■ WORK TASK
All of the data below should come back exactly as written, minus its images.

- - -

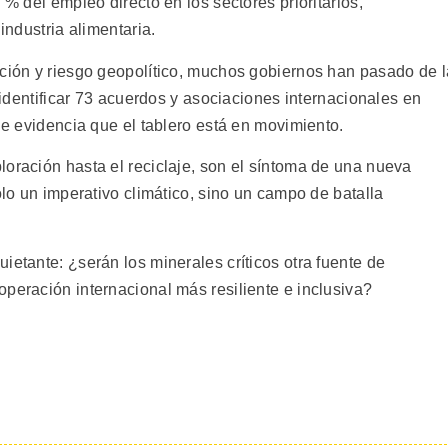
 % del empleo directo en los sectores prioritarios,
industria alimentaria.
ación y riesgo geopolítico, muchos gobiernos han pasado de l
s identificar 73 acuerdos y asociaciones internacionales en
que evidencia que el tablero está en movimiento.
loración hasta el reciclaje, son el síntoma de una nueva
olo un imperativo climático, sino un campo de batalla
ietante: ¿serán los minerales críticos otra fuente de
peración internacional más resiliente e inclusiva?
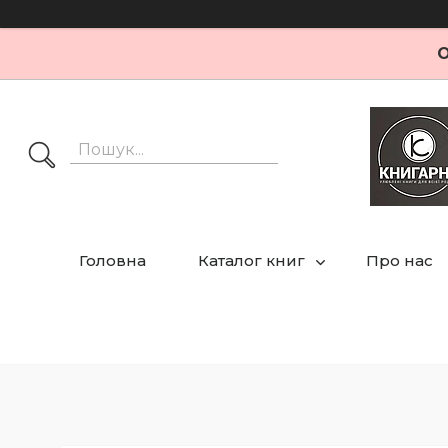
О
Головна
Каталог книг
Про нас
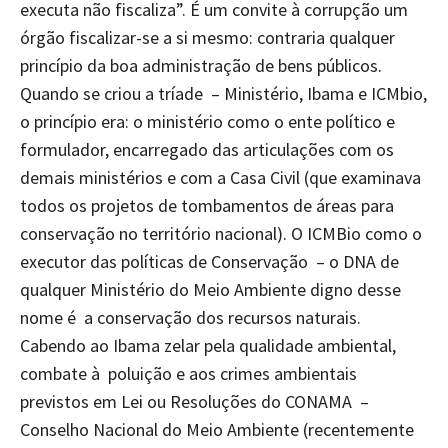
executa não fiscaliza”. É um convite à corrupção um
órgão fiscalizar-se a si mesmo: contraria qualquer
princípio da boa administração de bens públicos.
Quando se criou a tríade – Ministério, Ibama e ICMbio,
o princípio era: o ministério como o ente político e
formulador, encarregado das articulações com os
demais ministérios e com a Casa Civil (que examinava
todos os projetos de tombamentos de áreas para
conservação no território nacional). O ICMBio como o
executor das políticas de Conservação – o DNA de
qualquer Ministério do Meio Ambiente digno desse
nome é a conservação dos recursos naturais.
Cabendo ao Ibama zelar pela qualidade ambiental,
combate à poluição e aos crimes ambientais
previstos em Lei ou Resoluções do CONAMA –
Conselho Nacional do Meio Ambiente (recentemente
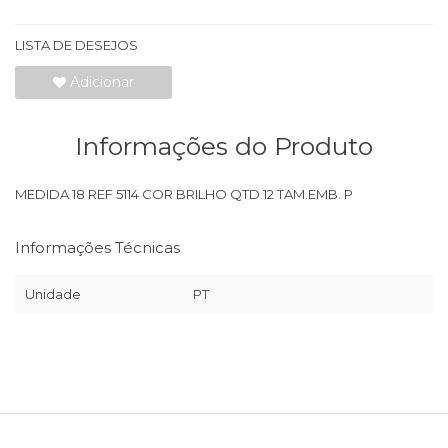
LISTA DE DESEJOS
Adicionar
Informações do Produto
MEDIDA 18 REF 5114 COR BRILHO QTD 12 TAM.EMB. P
Informações Técnicas
Unidade
PT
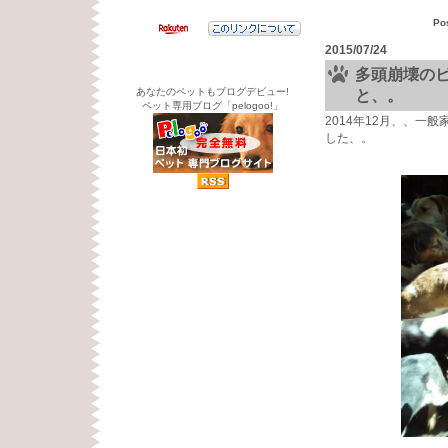
Po
2015/07/24
多頭崩壊のビ
あなたのペットもブログデビュー!
と、。
ペット専用ブログ「pelogoo!」
2014年12月、、一
した、。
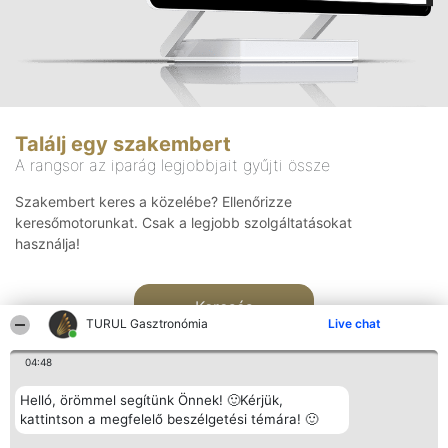
Találj egy szakembert
A rangsor az iparág legjobbjait gyűjti össze
Szakembert keres a közelébe? Ellenőrizze
keresőmotorunkat. Csak a legjobb szolgáltatásokat
használja!
Keresés
TURUL Gasztronómia
Live chat
04:48
Helló, örömmel segítünk Önnek! 🙂Kérjük,
kattintson a megfelelő beszélgetési témára! 🙂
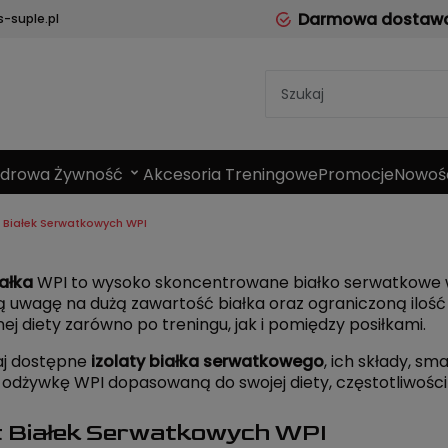
Darmowa dostawa 
-suple.pl
Zdrowa Żywność
Akcesoria Treningowe
Promocje
Nowoś
t Białek Serwatkowych WPI
iałka
WPI to wysoko skoncentrowane białko serwatkowe w
 uwagę na dużą zawartość białka oraz ograniczoną ilość c
ej diety zarówno po treningu, jak i pomiędzy posiłkami.
j dostępne
izolaty białka serwatkowego
, ich składy, sm
odżywkę WPI dopasowaną do swojej diety, częstotliwości 
t Białek Serwatkowych WPI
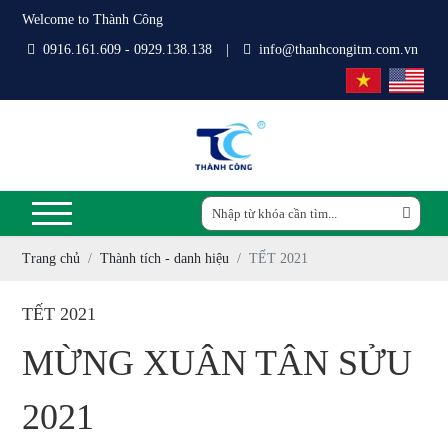
Welcome to Thành Công
0916.161.609 - 0929.138.138
|
info@thanhcongitm.com.vn
Trang chủ
Thành tích - danh hiệu
TẾT 2021
TẾT 2021
MỪNG XUÂN TÂN SỬU
2021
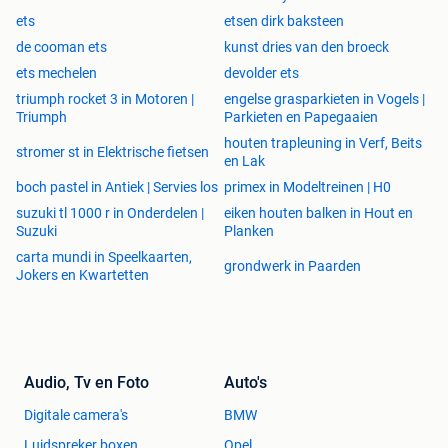
ets
etsen dirk baksteen
de cooman ets
kunst dries van den broeck
ets mechelen
devolder ets
triumph rocket 3 in Motoren |
engelse grasparkieten in Vogels |
Triumph
Parkieten en Papegaaien
houten trapleuning in Verf, Beits
stromer st in Elektrische fietsen
en Lak
boch pastel in Antiek | Servies los
primex in Modeltreinen | H0
suzuki tl 1000 r in Onderdelen |
eiken houten balken in Hout en
Suzuki
Planken
carta mundi in Speelkaarten,
grondwerk in Paarden
Jokers en Kwartetten
Audio, Tv en Foto
Auto's
Digitale camera's
BMW
Luidspreker boxen
Opel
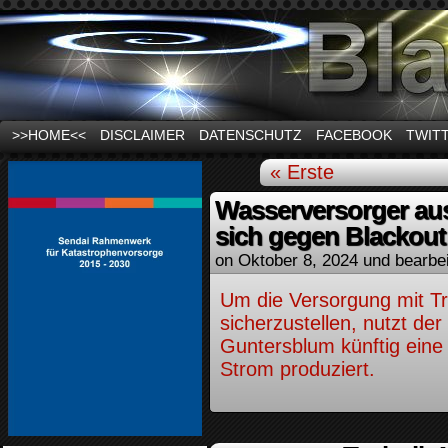
News und Infos zum Thema Stromausfall
>>HOME<<
DISCLAIMER
DATENSCHUTZ
FACEBOOK
TWIT
« Erste
Wasserversorger au
sich gegen Blackout
on
Oktober 8, 2024
und bearbe
Um die Versorgung mit Tr
sicherzustellen, nutzt de
Guntersblum künftig eine 
Strom produziert.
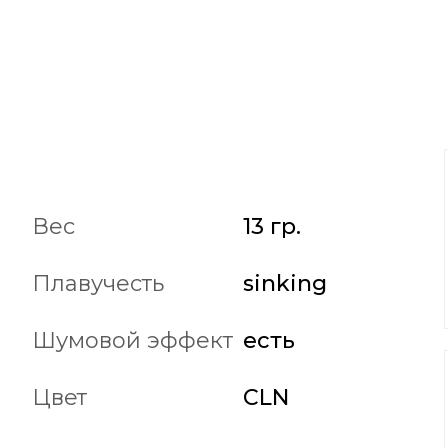
Вес
13 гр.
Плавучесть
sinking
Шумовой эффект
есть
Цвет
CLN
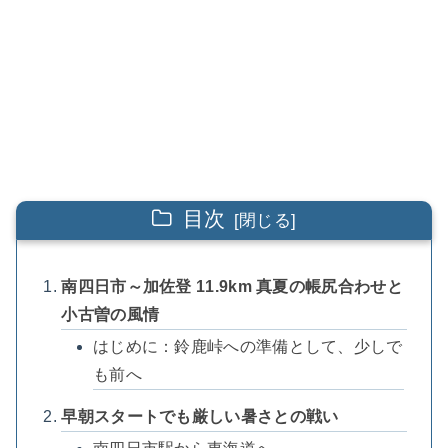
目次
南四日市～加佐登 11.9km 真夏の帳尻合わせと
小古曽の風情
はじめに：鈴鹿峠への準備として、少しで
も前へ
早朝スタートでも厳しい暑さとの戦い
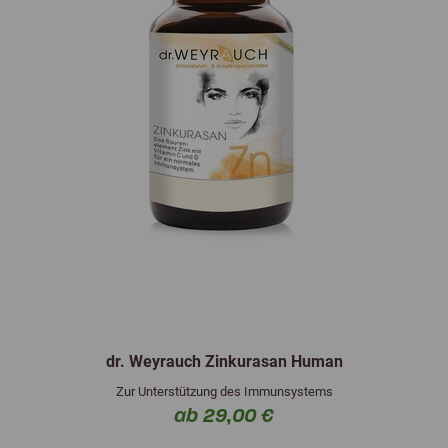
dr. Weyrauch Zinkurasan Human
Zur Unterstützung des Immunsystems
ab 29,00 €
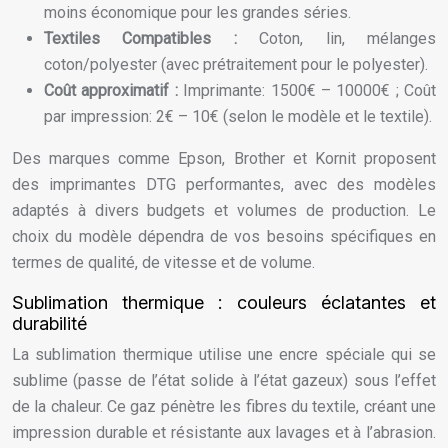
moins économique pour les grandes séries.
Textiles Compatibles :
Coton, lin, mélanges
coton/polyester (avec prétraitement pour le polyester).
Coût approximatif :
Imprimante: 1500€ – 10000€ ; Coût
par impression: 2€ – 10€ (selon le modèle et le textile).
Des marques comme Epson, Brother et Kornit proposent
des imprimantes DTG performantes, avec des modèles
adaptés à divers budgets et volumes de production. Le
choix du modèle dépendra de vos besoins spécifiques en
termes de qualité, de vitesse et de volume.
Sublimation thermique : couleurs éclatantes et
durabilité
La sublimation thermique utilise une encre spéciale qui se
sublime (passe de l’état solide à l’état gazeux) sous l’effet
de la chaleur. Ce gaz pénètre les fibres du textile, créant une
impression durable et résistante aux lavages et à l’abrasion.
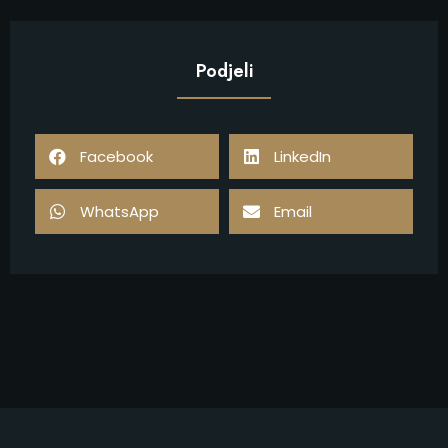
Podjeli
Facebook
LinkedIn
WhatsApp
Email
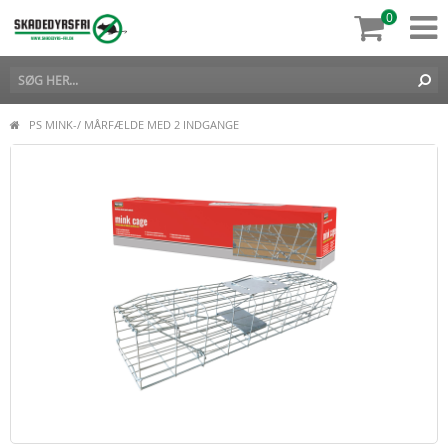
0
PS MINK-/ MÅRFÆLDE MED 2 INDGANGE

- - -

■ RESPONSE BOX
 % del empleo directo en los sectores prioritarios,
industria alimentaria.
ación y riesgo geopolítico, muchos gobiernos han pasado de l
s identificar 73 acuerdos y asociaciones internacionales en
que evidencia que el tablero está en movimiento.
loración hasta el reciclaje, son el síntoma de una nueva
olo un imperativo climático, sino un campo de batalla
ietante: ¿serán los minerales críticos otra fuente de
peración internacional más resiliente e inclusiva?
О
Головна
Каталог книг
Про нас
executa não fiscaliza”. É um convite à corrupção um
órgão fiscalizar-se a si mesmo: contraria qualquer
princípio da boa administração de bens públicos.
Quando se criou a tríade – Ministério, Ibama e ICMbio,
o princípio era: o ministério como o ente político e
formulador, encarregado das articulações com os
demais ministérios e com a Casa Civil (que examinava
todos os projetos de tombamentos de áreas para
conservação no território nacional). O ICMBio como o
executor das políticas de Conservação – o DNA de
qualquer Ministério do Meio Ambiente digno desse
nome é a conservação dos recursos naturais.
Cabendo ao Ibama zelar pela qualidade ambiental,
combate à poluição e aos crimes ambientais
previstos em Lei ou Resoluções do CONAMA –
Conselho Nacional do Meio Ambiente (recentemente
LISTA DE DESEJOS
Adicionar
Informações do Produto
MEDIDA 18 REF 5114 COR BRILHO QTD 12 TAM.EMB. P
Informações Técnicas
Unidade
PT
Po
2015/07/24
多頭崩壊のビ
あなたのペットもブログデビュー!
と、。
ペット専用ブログ「pelogoo!」
2014年12月、、一
した、。
Találj egy szakembert
A rangsor az iparág legjobbjait gyűjti össze
Szakembert keres a közelébe? Ellenőrizze
keresőmotorunkat. Csak a legjobb szolgáltatásokat
használja!
Keresés
TURUL Gasztronómia
Live chat
04:48
Helló, örömmel segítünk Önnek! 🙂Kérjük,
kattintson a megfelelő beszélgetési témára! 🙂
Darmowa dostawa 
-suple.pl
Zdrowa Żywność
Akcesoria Treningowe
Promocje
Nowoś
t Białek Serwatkowych WPI
iałka
WPI to wysoko skoncentrowane białko serwatkowe w
 uwagę na dużą zawartość białka oraz ograniczoną ilość c
ej diety zarówno po treningu, jak i pomiędzy posiłkami.
j dostępne
izolaty białka serwatkowego
, ich składy, sm
odżywkę WPI dopasowaną do swojej diety, częstotliwości 
t Białek Serwatkowych WPI
Welcome to Thành Công
0916.161.609 - 0929.138.138
|
info@thanhcongitm.com.vn
Trang chủ
Thành tích - danh hiệu
TẾT 2021
TẾT 2021
MỪNG XUÂN TÂN SỬU
2021
ets
etsen dirk baksteen
de cooman ets
kunst dries van den broeck
ets mechelen
devolder ets
triumph rocket 3 in Motoren |
engelse grasparkieten in Vogels |
Triumph
Parkieten en Papegaaien
houten trapleuning in Verf, Beits
stromer st in Elektrische fietsen
en Lak
boch pastel in Antiek | Servies los
primex in Modeltreinen | H0
suzuki tl 1000 r in Onderdelen |
eiken houten balken in Hout en
Suzuki
Planken
carta mundi in Speelkaarten,
grondwerk in Paarden
Jokers en Kwartetten
Audio, Tv en Foto
Auto's
Digitale camera's
BMW
Luidspreker boxen
Opel
News und Infos zum Thema Stromausfall
>>HOME<<
DISCLAIMER
DATENSCHUTZ
FACEBOOK
TWIT
« Erste
Wasserversorger au
sich gegen Blackout
on
Oktober 8, 2024
und bearbe
Um die Versorgung mit Tr
sicherzustellen, nutzt de
Guntersblum künftig eine 
Strom produziert.
Вес
13 гр.
Плавучесть
sinking
Шумовой эффект
есть
Цвет
CLN
目次
南四日市～加佐登 11.9km 真夏の帳尻合わせと
小古曽の風情
はじめに：鈴鹿峠への準備として、少しで
も前へ
早朝スタートでも厳しい暑さとの戦い
dr. Weyrauch Zinkurasan Human
Zur Unterstützung des Immunsystems
ab 29,00 €
moins économique pour les grandes séries.
Textiles Compatibles :
Coton, lin, mélanges
coton/polyester (avec prétraitement pour le polyester).
Coût approximatif :
Imprimante: 1500€ – 10000€ ; Coût
par impression: 2€ – 10€ (selon le modèle et le textile).
Des marques comme Epson, Brother et Kornit proposent
des imprimantes DTG performantes, avec des modèles
adaptés à divers budgets et volumes de production. Le
choix du modèle dépendra de vos besoins spécifiques en
termes de qualité, de vitesse et de volume.
Sublimation thermique : couleurs éclatantes et
durabilité
La sublimation thermique utilise une encre spéciale qui se
sublime (passe de l’état solide à l’état gazeux) sous l’effet
de la chaleur. Ce gaz pénètre les fibres du textile, créant une
impression durable et résistante aux lavages et à l’abrasion.
Podjeli
Facebook
LinkedIn
WhatsApp
Email
0
PS MINK-/ MÅRFÆLDE MED 2 INDGANGE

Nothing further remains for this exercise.